TASK BRIEF – Give a faithful, exact copy of all entries, minus the images.

MATERIAL PROVIDED –

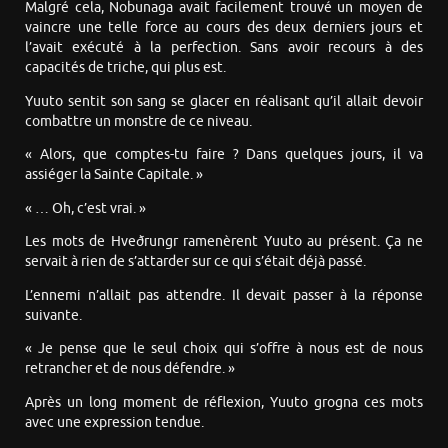
Malgré cela, Nobunaga avait facilement trouvé un moyen de
vaincre une telle force au cours des deux derniers jours et
l’avait exécuté à la perfection. Sans avoir recours à des
capacités de triche, qui plus est.
Yuuto sentit son sang se glacer en réalisant qu’il allait devoir
combattre un monstre de ce niveau.
« Alors, que comptes-tu faire ? Dans quelques jours, il va
assiéger la Sainte Capitale. »
« … Oh, c’est vrai. »
Les mots de Hveðrungr ramenèrent Yuuto au présent. Ça ne
servait à rien de s’attarder sur ce qui s’était déjà passé.
L’ennemi n’allait pas attendre. Il devait passer à la réponse
suivante.
« Je pense que le seul choix qui s’offre à nous est de nous
retrancher et de nous défendre. »
Après un long moment de réflexion, Yuuto grogna ces mots
avec une expression tendue.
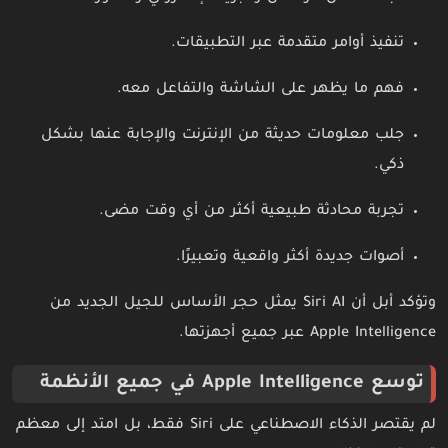
تنفيذ أوامر متقدمة عبر التطبيقات.
فهم ما يظهر على الشاشة والتفاعل معه.
جلب معلومات حديثة من الإنترنت والإجابة عنها بشكل
ذكي.
تجربة محادثة طبيعية أكثر من أي وقت مضى.
أصوات جديدة أكثر واقعية وتعبيرًا.
وتؤكد أبل أن Siri AI يمثل حجر الأساس للجيل الجديد من
Apple Intelligence عبر جميع أجهزتها.
توسع Apple Intelligence في جميع الأنظمة
لم يقتصر الذكاء الاصطناعي على Siri فقط، بل امتد إلى معظم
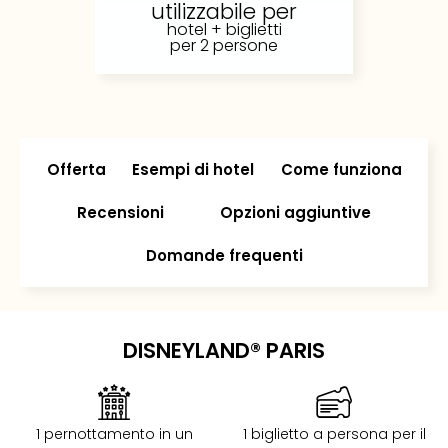
utilizzabile per
Rog
hotel + biglietti
Vita
per 2 persone
Roya
Hote
Tutti
gli
hote
Offerta
Esempi di hotel
Come funziona
ben
in
Recensioni
Opzioni aggiuntive
Itali
Croa
Domande frequenti
Crv
Hote
IN
Biog
DISNEYLAND® PARIS
Parc
dive
Per
dest
1 pernottamento in un
1 biglietto a persona per il
Parc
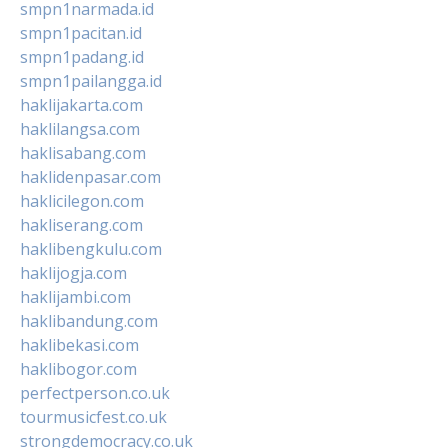
smpn1narmada.id
smpn1pacitan.id
smpn1padang.id
smpn1pailangga.id
haklijakarta.com
haklilangsa.com
haklisabang.com
haklidenpasar.com
haklicilegon.com
hakliserang.com
haklibengkulu.com
haklijogja.com
haklijambi.com
haklibandung.com
haklibekasi.com
haklibogor.com
perfectperson.co.uk
tourmusicfest.co.uk
strongdemocracy.co.uk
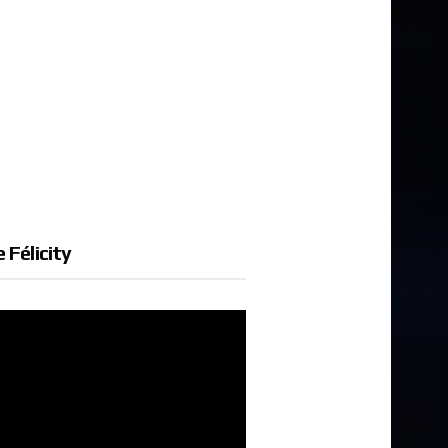
 Félicity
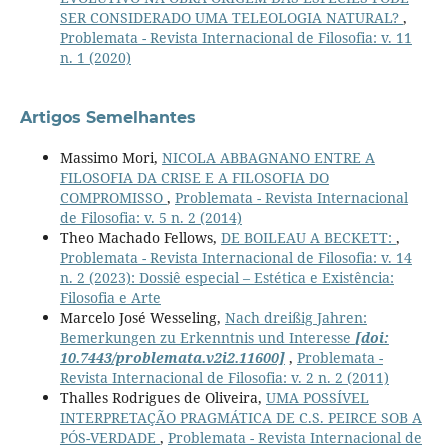
SER CONSIDERADO UMA TELEOLOGIA NATURAL?
,
Problemata - Revista Internacional de Filosofia: v. 11
n. 1 (2020)
Artigos Semelhantes
Massimo Mori,
NICOLA ABBAGNANO ENTRE A
FILOSOFIA DA CRISE E A FILOSOFIA DO
COMPROMISSO
,
Problemata - Revista Internacional
de Filosofia: v. 5 n. 2 (2014)
Theo Machado Fellows,
DE BOILEAU A BECKETT:
,
Problemata - Revista Internacional de Filosofia: v. 14
n. 2 (2023): Dossiê especial – Estética e Existência:
Filosofia e Arte
Marcelo José Wesseling,
Nach dreißig Jahren:
Bemerkungen zu Erkenntnis und Interesse
[doi:
10.7443/problemata.v2i2.11600]
,
Problemata -
Revista Internacional de Filosofia: v. 2 n. 2 (2011)
Thalles Rodrigues de Oliveira,
UMA POSSÍVEL
INTERPRETAÇÃO PRAGMÁTICA DE C.S. PEIRCE SOB A
PÓS-VERDADE
,
Problemata - Revista Internacional de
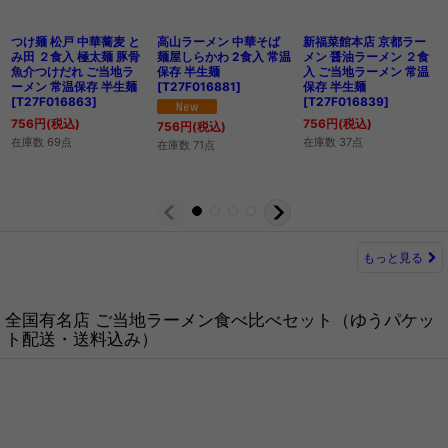
つけ麺 松戸 中華蕎麦 と
高山ラーメン 中華そば
新福菜館本店 京都ラー
み田 ２食入 極太麺 豚骨
麺屋しらかわ 2食入 常温
メン 醤油ラーメン ２食
魚介つけだれ ご当地ラ
保存 半生麺
入 ご当地ラーメン 常温
ーメン 常温保存 半生麺
[
T27F016881
]
保存 半生麺
[
T27F016863
]
[
T27F016839
]
756
円
(税込)
756
円
(税込)
756
円
(税込)
在庫数 69点
在庫数 37点
在庫数 71点
もっと見る
全国有名店 ご当地ラーメン食べ比べセット（ゆうパケッ
ト配送・送料込み）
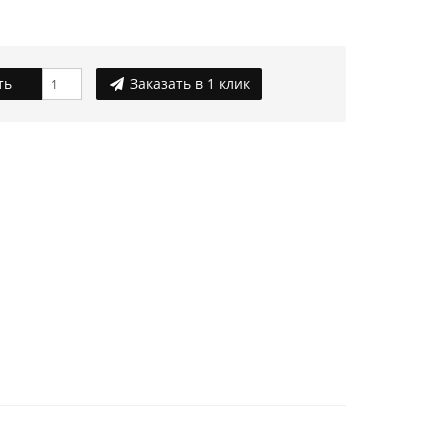
ть
Заказать в 1 клик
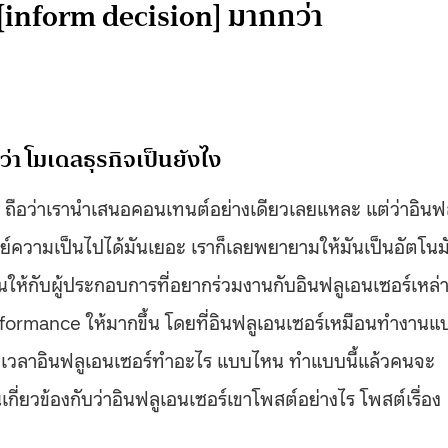
 [inform decision] มากกว่า
ว่า โมเดลธุรกิจเป็นยังไง
ร์ ถือว่าเรานำเสนอคอนเทนต์อย่างเดียวเลยแหละ แต่ว่าอินฟ
ุษย์ความเป็นไปได้มันเยอะ เราก็เลยพยายามให้มันเป็นอัตโนมั
ห้กับผู้ประกอบการที่อยากร่วมงานกับอินฟลูเอนเซอร์เหล่าน
ง performance ให้มากขึ้น โดยที่อินฟลูเอนเซอร์เหมือนทำงาน
า เวลาอินฟลูเอนเซอร์ทำอะไร แบบไหน ทำแบบนี้แล้วคนจะ
่ยวข้องกับว่าอินฟลูเอนเซอร์เขาโพสต์อย่างไร โพสต์เรื่อง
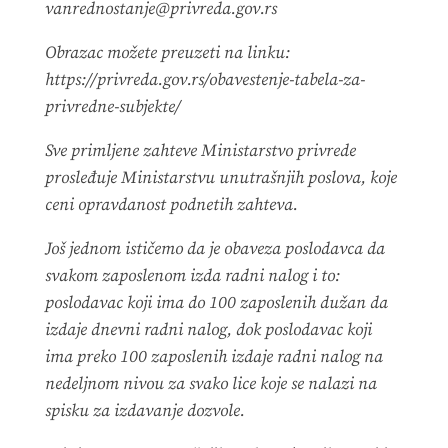
vanrednostanje@privreda.gov.rs
Obrazac možete preuzeti na linku:
https://privreda.gov.rs/obavestenje-tabela-za-
privredne-subjekte/
Sve primljene zahteve Ministarstvo privrede
prosleđuje Ministarstvu unutrašnjih poslova, koje
ceni opravdanost podnetih zahteva.
Još jednom ističemo da je obaveza poslodavca da
svakom zaposlenom izda radni nalog i to:
poslodavac koji ima do 100 zaposlenih dužan da
izdaje dnevni radni nalog, dok poslodavac koji
ima preko 100 zaposlenih izdaje radni nalog na
nedeljnom nivou za svako lice koje se nalazi na
spisku za izdavanje dozvole.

RESPONSE BOX –
Malgré cela, Nobunaga avait facilement trouvé un moyen de
vaincre une telle force au cours des deux derniers jours et
l’avait exécuté à la perfection. Sans avoir recours à des
capacités de triche, qui plus est.
Yuuto sentit son sang se glacer en réalisant qu’il allait devoir
combattre un monstre de ce niveau.
« Alors, que comptes-tu faire ? Dans quelques jours, il va
assiéger la Sainte Capitale. »
« … Oh, c’est vrai. »
Les mots de Hveðrungr ramenèrent Yuuto au présent. Ça ne
servait à rien de s’attarder sur ce qui s’était déjà passé.
L’ennemi n’allait pas attendre. Il devait passer à la réponse
suivante.
« Je pense que le seul choix qui s’offre à nous est de nous
retrancher et de nous défendre. »
Après un long moment de réflexion, Yuuto grogna ces mots
avec une expression tendue.
تنفيذ أوامر متقدمة عبر التطبيقات.
فهم ما يظهر على الشاشة والتفاعل معه.
جلب معلومات حديثة من الإنترنت والإجابة عنها بشكل
ذكي.
تجربة محادثة طبيعية أكثر من أي وقت مضى.
أصوات جديدة أكثر واقعية وتعبيرًا.
وتؤكد أبل أن Siri AI يمثل حجر الأساس للجيل الجديد من
Apple Intelligence عبر جميع أجهزتها.
توسع Apple Intelligence في جميع الأنظمة
لم يقتصر الذكاء الاصطناعي على Siri فقط، بل امتد إلى معظم
utilizzabile per
Rog
hotel + biglietti
Vita
per 2 persone
Roya
Hote
Tutti
gli
hote
Offerta
Esempi di hotel
Come funziona
ben
in
Recensioni
Opzioni aggiuntive
Itali
Croa
Domande frequenti
Crv
Hote
IN
Biog
DISNEYLAND® PARIS
Parc
dive
Per
dest
1 pernottamento in un
1 biglietto a persona per il
Parc
smpn1narmada.id
smpn1pacitan.id
smpn1padang.id
smpn1pailangga.id
haklijakarta.com
haklilangsa.com
haklisabang.com
haklidenpasar.com
haklicilegon.com
hakliserang.com
haklibengkulu.com
haklijogja.com
haklijambi.com
haklibandung.com
haklibekasi.com
haklibogor.com
perfectperson.co.uk
tourmusicfest.co.uk
strongdemocracy.co.uk
 Félicity
SER CONSIDERADO UMA TELEOLOGIA NATURAL?
,
Problemata - Revista Internacional de Filosofia: v. 11
n. 1 (2020)
Artigos Semelhantes
Massimo Mori,
NICOLA ABBAGNANO ENTRE A
FILOSOFIA DA CRISE E A FILOSOFIA DO
COMPROMISSO
,
Problemata - Revista Internacional
de Filosofia: v. 5 n. 2 (2014)
Theo Machado Fellows,
DE BOILEAU A BECKETT:
,
Problemata - Revista Internacional de Filosofia: v. 14
n. 2 (2023): Dossiê especial – Estética e Existência:
Filosofia e Arte
Marcelo José Wesseling,
Nach dreißig Jahren:
Bemerkungen zu Erkenntnis und Interesse
[doi:
10.7443/problemata.v2i2.11600]
,
Problemata -
Revista Internacional de Filosofia: v. 2 n. 2 (2011)
Thalles Rodrigues de Oliveira,
UMA POSSÍVEL
INTERPRETAÇÃO PRAGMÁTICA DE C.S. PEIRCE SOB A
PÓS-VERDADE
,
Problemata - Revista Internacional de
つけ麺 松戸 中華蕎麦 と
高山ラーメン 中華そば
新福菜館本店 京都ラー
み田 ２食入 極太麺 豚骨
麺屋しらかわ 2食入 常温
メン 醤油ラーメン ２食
魚介つけだれ ご当地ラ
保存 半生麺
入 ご当地ラーメン 常温
ーメン 常温保存 半生麺
[
T27F016881
]
保存 半生麺
[
T27F016863
]
[
T27F016839
]
756
円
(税込)
756
円
(税込)
756
円
(税込)
在庫数 69点
在庫数 37点
在庫数 71点
もっと見る
全国有名店 ご当地ラーメン食べ比べセット（ゆうパケッ
ト配送・送料込み）
ть
Заказать в 1 клик
 [inform decision] มากกว่า
ว่า โมเดลธุรกิจเป็นยังไง
ร์ ถือว่าเรานำเสนอคอนเทนต์อย่างเดียวเลยแหละ แต่ว่าอินฟ
ุษย์ความเป็นไปได้มันเยอะ เราก็เลยพยายามให้มันเป็นอัตโนมั
ห้กับผู้ประกอบการที่อยากร่วมงานกับอินฟลูเอนเซอร์เหล่าน
ง performance ให้มากขึ้น โดยที่อินฟลูเอนเซอร์เหมือนทำงาน
า เวลาอินฟลูเอนเซอร์ทำอะไร แบบไหน ทำแบบนี้แล้วคนจะ
่ยวข้องกับว่าอินฟลูเอนเซอร์เขาโพสต์อย่างไร โพสต์เรื่อง
vanrednostanje@privreda.gov.rs
Obrazac možete preuzeti na linku:
https://privreda.gov.rs/obavestenje-tabela-za-
privredne-subjekte/
Sve primljene zahteve Ministarstvo privrede
prosleđuje Ministarstvu unutrašnjih poslova, koje
ceni opravdanost podnetih zahteva.
Još jednom ističemo da je obaveza poslodavca da
svakom zaposlenom izda radni nalog i to:
poslodavac koji ima do 100 zaposlenih dužan da
izdaje dnevni radni nalog, dok poslodavac koji
ima preko 100 zaposlenih izdaje radni nalog na
nedeljnom nivou za svako lice koje se nalazi na
spisku za izdavanje dozvole.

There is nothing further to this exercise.